§ What is required: Determine the number of lines below that contain the string "alojamiento", and state only that number.

Stored data entries
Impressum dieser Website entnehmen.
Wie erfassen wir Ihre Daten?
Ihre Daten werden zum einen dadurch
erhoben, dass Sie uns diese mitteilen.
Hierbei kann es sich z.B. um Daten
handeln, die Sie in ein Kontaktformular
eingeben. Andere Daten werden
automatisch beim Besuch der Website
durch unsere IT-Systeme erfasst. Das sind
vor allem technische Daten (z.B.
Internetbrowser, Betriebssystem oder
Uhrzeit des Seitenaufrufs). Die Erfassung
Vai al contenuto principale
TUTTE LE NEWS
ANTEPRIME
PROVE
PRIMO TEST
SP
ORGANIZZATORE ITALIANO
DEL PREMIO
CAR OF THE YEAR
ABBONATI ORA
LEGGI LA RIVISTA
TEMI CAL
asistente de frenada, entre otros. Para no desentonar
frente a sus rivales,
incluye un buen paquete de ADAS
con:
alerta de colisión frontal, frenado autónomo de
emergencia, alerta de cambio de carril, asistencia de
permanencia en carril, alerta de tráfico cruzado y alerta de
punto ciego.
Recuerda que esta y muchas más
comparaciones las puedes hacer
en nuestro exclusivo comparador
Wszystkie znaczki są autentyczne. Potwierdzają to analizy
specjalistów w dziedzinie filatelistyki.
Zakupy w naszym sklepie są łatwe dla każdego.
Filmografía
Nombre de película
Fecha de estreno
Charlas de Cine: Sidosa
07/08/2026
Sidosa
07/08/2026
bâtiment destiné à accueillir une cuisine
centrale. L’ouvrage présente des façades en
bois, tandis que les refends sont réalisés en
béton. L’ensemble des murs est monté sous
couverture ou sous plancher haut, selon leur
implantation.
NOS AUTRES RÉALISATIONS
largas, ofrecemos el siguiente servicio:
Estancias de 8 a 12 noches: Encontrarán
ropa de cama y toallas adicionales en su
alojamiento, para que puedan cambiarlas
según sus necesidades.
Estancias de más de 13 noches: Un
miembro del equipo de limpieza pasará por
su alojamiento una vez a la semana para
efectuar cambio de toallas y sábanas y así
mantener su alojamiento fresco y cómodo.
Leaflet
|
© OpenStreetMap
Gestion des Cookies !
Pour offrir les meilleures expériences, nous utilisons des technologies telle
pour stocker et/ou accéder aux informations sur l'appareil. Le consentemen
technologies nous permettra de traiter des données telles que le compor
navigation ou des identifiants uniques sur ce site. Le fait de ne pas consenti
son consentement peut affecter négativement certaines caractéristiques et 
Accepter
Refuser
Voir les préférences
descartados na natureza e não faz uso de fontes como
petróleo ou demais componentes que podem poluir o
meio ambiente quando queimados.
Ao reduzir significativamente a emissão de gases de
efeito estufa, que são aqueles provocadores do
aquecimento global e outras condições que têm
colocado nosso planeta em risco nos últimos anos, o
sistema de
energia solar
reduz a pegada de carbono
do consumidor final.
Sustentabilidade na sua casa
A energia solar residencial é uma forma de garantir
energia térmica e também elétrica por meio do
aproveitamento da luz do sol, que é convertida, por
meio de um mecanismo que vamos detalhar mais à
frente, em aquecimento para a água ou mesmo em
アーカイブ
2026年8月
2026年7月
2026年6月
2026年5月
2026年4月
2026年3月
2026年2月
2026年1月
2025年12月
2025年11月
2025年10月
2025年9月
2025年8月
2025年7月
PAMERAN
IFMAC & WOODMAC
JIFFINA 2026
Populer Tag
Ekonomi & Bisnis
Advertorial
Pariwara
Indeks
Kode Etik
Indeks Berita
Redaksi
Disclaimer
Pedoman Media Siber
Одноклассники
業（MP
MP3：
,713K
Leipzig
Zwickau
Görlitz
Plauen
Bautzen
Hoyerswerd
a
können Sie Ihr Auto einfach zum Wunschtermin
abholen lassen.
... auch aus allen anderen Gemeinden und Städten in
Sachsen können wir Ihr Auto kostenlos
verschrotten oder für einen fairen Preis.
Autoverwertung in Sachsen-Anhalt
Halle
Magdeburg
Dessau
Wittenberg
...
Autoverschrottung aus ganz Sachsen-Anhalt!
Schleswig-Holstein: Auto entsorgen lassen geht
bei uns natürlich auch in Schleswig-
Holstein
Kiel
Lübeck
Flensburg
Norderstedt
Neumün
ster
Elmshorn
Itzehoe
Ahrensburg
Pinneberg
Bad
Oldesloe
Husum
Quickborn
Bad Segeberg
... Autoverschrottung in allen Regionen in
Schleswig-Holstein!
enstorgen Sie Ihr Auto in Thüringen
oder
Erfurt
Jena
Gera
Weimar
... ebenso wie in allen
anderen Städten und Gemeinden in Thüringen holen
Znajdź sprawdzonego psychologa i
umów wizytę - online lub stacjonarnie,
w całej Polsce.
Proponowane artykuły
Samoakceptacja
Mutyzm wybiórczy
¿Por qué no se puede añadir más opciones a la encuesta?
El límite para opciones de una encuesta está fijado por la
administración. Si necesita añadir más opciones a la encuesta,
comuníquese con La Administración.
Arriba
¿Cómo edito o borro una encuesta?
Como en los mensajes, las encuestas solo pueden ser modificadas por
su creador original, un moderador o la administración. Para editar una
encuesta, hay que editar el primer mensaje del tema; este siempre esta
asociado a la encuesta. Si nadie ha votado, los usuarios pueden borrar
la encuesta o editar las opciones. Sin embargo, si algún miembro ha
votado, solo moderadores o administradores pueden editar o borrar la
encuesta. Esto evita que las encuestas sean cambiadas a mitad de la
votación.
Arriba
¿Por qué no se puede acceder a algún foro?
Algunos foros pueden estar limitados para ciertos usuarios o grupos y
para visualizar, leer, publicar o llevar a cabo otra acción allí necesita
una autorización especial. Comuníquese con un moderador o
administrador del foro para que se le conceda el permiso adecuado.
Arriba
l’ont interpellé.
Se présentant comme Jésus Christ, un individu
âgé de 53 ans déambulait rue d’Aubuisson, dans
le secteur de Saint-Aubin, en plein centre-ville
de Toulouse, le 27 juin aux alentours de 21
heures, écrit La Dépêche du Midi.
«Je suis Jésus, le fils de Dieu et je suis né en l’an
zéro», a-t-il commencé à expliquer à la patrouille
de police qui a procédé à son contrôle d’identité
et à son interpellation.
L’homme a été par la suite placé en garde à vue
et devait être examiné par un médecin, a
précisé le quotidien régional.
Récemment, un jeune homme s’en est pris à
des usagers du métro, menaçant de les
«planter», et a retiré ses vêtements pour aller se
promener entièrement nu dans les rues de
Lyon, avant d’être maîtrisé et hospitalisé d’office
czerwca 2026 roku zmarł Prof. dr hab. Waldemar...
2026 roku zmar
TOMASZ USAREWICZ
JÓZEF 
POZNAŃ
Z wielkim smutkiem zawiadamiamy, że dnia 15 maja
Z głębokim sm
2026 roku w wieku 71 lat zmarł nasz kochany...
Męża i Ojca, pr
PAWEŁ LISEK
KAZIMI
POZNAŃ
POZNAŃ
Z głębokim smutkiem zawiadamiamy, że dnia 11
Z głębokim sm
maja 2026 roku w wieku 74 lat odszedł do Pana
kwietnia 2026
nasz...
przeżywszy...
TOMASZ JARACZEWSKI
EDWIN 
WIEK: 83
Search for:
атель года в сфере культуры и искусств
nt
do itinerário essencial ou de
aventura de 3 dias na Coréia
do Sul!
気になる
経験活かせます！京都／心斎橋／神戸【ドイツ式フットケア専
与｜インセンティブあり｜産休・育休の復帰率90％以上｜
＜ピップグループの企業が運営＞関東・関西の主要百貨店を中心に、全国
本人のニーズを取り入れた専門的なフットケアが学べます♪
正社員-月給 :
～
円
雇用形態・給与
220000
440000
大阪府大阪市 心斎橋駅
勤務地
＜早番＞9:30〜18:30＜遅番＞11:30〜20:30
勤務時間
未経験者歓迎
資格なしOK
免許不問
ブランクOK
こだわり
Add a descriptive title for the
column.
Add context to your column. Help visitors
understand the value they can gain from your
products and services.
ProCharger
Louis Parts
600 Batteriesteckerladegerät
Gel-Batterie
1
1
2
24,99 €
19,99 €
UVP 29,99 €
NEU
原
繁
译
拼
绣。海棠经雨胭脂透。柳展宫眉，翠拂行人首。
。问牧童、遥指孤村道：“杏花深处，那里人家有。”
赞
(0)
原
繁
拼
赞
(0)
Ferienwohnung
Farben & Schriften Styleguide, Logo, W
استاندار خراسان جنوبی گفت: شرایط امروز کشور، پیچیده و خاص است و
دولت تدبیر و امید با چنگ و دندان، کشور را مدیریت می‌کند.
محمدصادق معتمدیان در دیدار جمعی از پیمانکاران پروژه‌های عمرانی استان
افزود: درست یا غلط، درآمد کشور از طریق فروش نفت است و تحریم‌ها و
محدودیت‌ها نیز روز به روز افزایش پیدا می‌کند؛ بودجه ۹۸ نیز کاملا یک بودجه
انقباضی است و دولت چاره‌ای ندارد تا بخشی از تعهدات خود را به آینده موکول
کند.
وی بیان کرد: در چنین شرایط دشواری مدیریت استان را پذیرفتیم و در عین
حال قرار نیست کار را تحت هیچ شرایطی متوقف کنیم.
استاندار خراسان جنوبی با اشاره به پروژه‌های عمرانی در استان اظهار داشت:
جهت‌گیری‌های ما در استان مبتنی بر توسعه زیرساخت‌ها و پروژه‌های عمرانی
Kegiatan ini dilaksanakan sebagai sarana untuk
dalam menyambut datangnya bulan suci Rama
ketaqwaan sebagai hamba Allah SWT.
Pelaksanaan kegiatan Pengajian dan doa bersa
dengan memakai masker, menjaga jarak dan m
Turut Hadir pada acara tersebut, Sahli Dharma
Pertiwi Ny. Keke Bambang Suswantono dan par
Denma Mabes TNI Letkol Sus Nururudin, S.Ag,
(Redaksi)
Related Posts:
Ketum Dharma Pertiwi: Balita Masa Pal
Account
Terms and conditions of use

§ Solution to the exercise: 3